• [DATASET EXCERPTS]:
━━━━

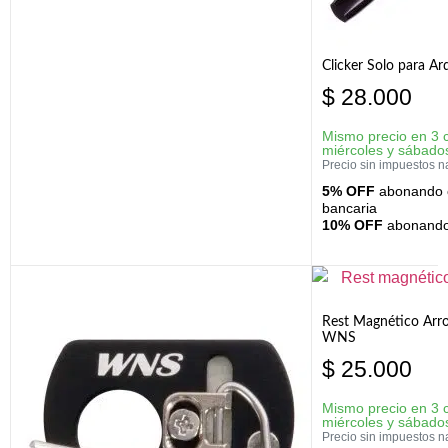
Clicker Solo para A
$
28.000
Mismo precio en 3 
miércoles y sábado
Precio sin impuestos n
5% OFF
abonando c
bancaria
10% OFF
abonando 
Rest Magnético Arr
WNS
$
25.000
Mismo precio en 3 
miércoles y sábado
Precio sin impuestos n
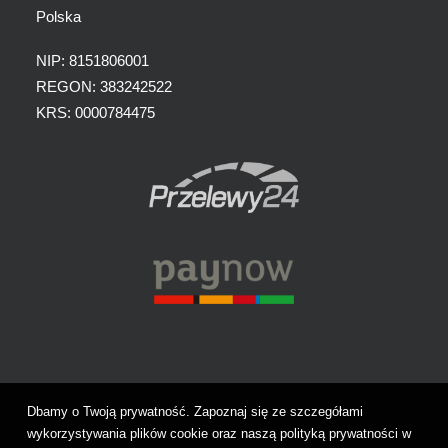
Polska
NIP: 8151806001
REGON: 383242522
KRS: 0000784475
Dbamy o Twoją prywatność. Zapoznaj się ze szczegółami
wykorzystywania plików cookie oraz naszą polityką prywatności w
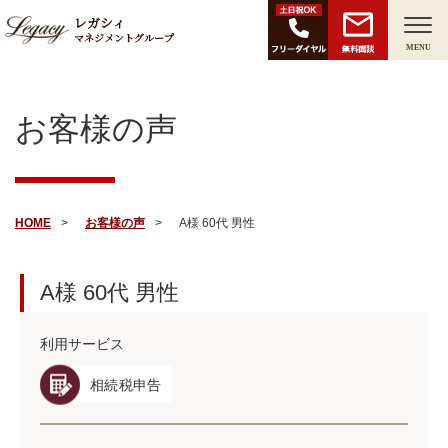
レガシィ
マネジメントグループ
無料面談
MENU
お客様の声
HOME
お客様の声
A様 60代 男性
A様
60代
男性
利用サービス
相続税申告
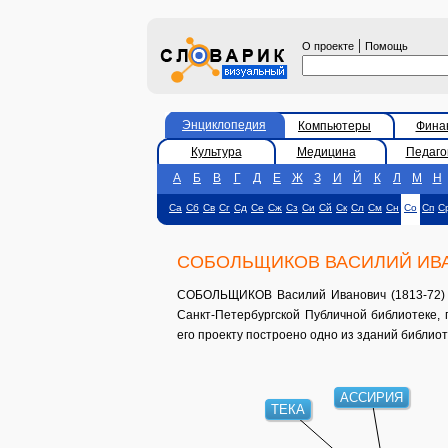
|
О проекте
Помощь
Энциклопедия
Компьютеры
Фина
Культура
Медицина
Педаго
А
Б
В
Г
Д
Е
Ж
З
И
Й
К
Л
М
Н
Са
Сб
Св
Сг
Сд
Се
Сж
Сз
Си
Сй
Ск
Сл
См
Сн
Со
Сп
С
СОБОЛЬЩИКОВ ВАСИЛИЙ ИВ
СОБОЛЬЩИКОВ Василий Иванович (1813-72) - 
Санкт-Петербургской Публичной библиотеке, г
его проекту построено одно из зданий библио
АССИРИЯ
ТЕКА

━━━━

• [WORK ITEM]:
Leaving out the pictures, output the listing above exactly as given.

• [WRITTEN RESPONSE]:
Clicker Solo para A
$
28.000
Mismo precio en 3 
miércoles y sábado
Precio sin impuestos n
5% OFF
abonando c
bancaria
10% OFF
abonando 
Rest Magnético Arr
WNS
$
25.000
Mismo precio en 3 
miércoles y sábado
Precio sin impuestos n
Polska
NIP: 8151806001
REGON: 383242522
KRS: 0000784475
Dbamy o Twoją prywatność. Zapoznaj się ze szczegółami
wykorzystywania plików cookie oraz naszą polityką prywatności w
レガシィ
マネジメントグループ
無料面談
MENU
お客様の声
HOME
お客様の声
A様 60代 男性
A様
60代
男性
利用サービス
相続税申告
|
О проекте
Помощь
Энциклопедия
Компьютеры
Фина
Культура
Медицина
Педаго
А
Б
В
Г
Д
Е
Ж
З
И
Й
К
Л
М
Н
Са
Сб
Св
Сг
Сд
Се
Сж
Сз
Си
Сй
Ск
Сл
См
Сн
Со
Сп
С
СОБОЛЬЩИКОВ ВАСИЛИЙ ИВ
СОБОЛЬЩИКОВ Василий Иванович (1813-72) - 
Санкт-Петербургской Публичной библиотеке, г
его проекту построено одно из зданий библио
АССИРИЯ
ТЕКА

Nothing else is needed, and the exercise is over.